**What the task asks**
Retype nothing except the lines below from the one with "SENSATIONELL: NEUE BÜCHER!" through the one with "Hướng dẫn th", exactly, with images left out.

**Materials provided**
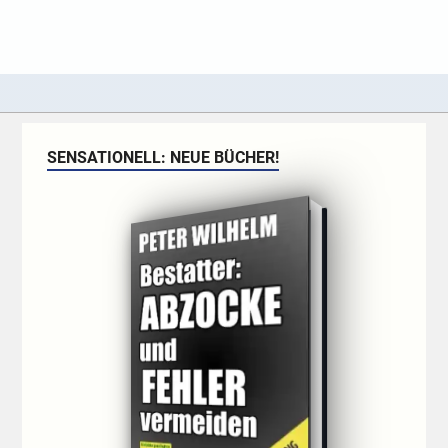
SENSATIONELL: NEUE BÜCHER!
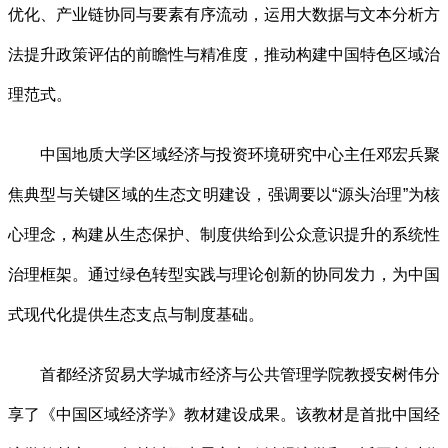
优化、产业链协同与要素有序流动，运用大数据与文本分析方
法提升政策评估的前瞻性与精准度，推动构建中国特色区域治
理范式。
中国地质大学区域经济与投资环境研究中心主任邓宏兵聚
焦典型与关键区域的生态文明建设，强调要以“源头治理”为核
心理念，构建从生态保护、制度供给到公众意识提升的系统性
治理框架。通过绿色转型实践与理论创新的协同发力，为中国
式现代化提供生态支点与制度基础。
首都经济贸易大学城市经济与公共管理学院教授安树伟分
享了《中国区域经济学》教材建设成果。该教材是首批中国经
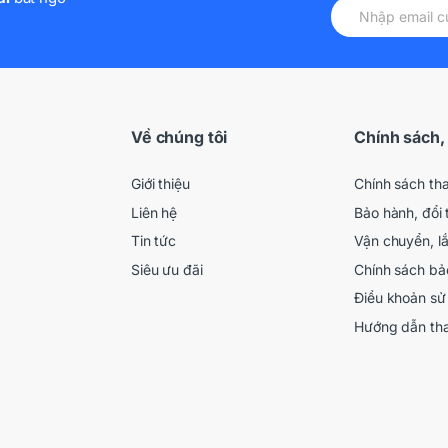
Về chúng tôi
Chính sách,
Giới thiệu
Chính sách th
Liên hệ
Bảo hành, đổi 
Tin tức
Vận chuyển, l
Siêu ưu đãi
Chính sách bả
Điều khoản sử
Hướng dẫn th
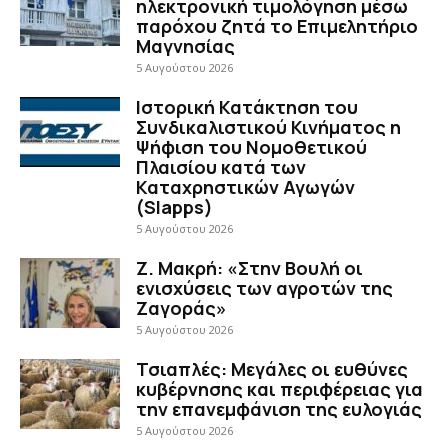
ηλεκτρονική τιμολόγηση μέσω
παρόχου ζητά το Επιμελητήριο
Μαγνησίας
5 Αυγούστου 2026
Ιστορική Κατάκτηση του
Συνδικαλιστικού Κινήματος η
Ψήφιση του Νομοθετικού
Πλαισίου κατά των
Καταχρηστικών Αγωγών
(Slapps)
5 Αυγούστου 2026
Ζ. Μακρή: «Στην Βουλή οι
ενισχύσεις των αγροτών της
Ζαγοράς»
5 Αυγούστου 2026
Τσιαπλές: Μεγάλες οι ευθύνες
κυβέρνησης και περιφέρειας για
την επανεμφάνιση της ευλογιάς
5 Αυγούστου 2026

...

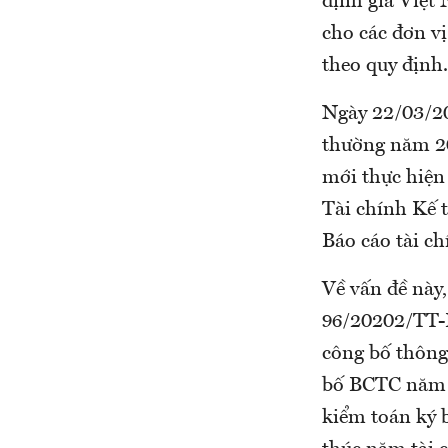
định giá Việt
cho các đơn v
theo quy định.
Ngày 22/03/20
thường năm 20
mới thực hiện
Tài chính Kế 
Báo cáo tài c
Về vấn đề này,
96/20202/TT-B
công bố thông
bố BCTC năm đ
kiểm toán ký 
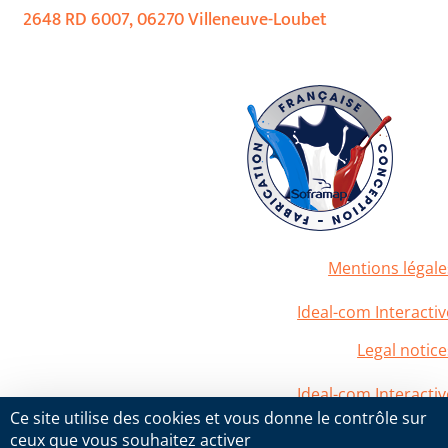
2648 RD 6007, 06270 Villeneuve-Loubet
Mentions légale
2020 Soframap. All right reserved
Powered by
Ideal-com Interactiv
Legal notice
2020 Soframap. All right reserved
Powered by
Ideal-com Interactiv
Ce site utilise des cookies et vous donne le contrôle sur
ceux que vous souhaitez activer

==

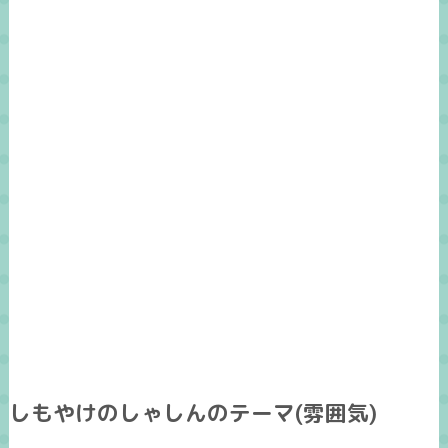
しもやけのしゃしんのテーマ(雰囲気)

**Exercise answer**
SENSATIONELL: NEUE BÜCHER!
优化、产业链协同与要素有序流动，运用大数据与文本分析方
法提升政策评估的前瞻性与精准度，推动构建中国特色区域治
理范式。
中国地质大学区域经济与投资环境研究中心主任邓宏兵聚
焦典型与关键区域的生态文明建设，强调要以“源头治理”为核
心理念，构建从生态保护、制度供给到公众意识提升的系统性
治理框架。通过绿色转型实践与理论创新的协同发力，为中国
式现代化提供生态支点与制度基础。
首都经济贸易大学城市经济与公共管理学院教授安树伟分
享了《中国区域经济学》教材建设成果。该教材是首批中国经
Về chúng tôi
Chính sách,
Giới thiệu
Chính sách th
Liên hệ
Bảo hành, đổi 
Tin tức
Vận chuyển, l
Siêu ưu đãi
Chính sách bả
Điều khoản sử
Hướng dẫn th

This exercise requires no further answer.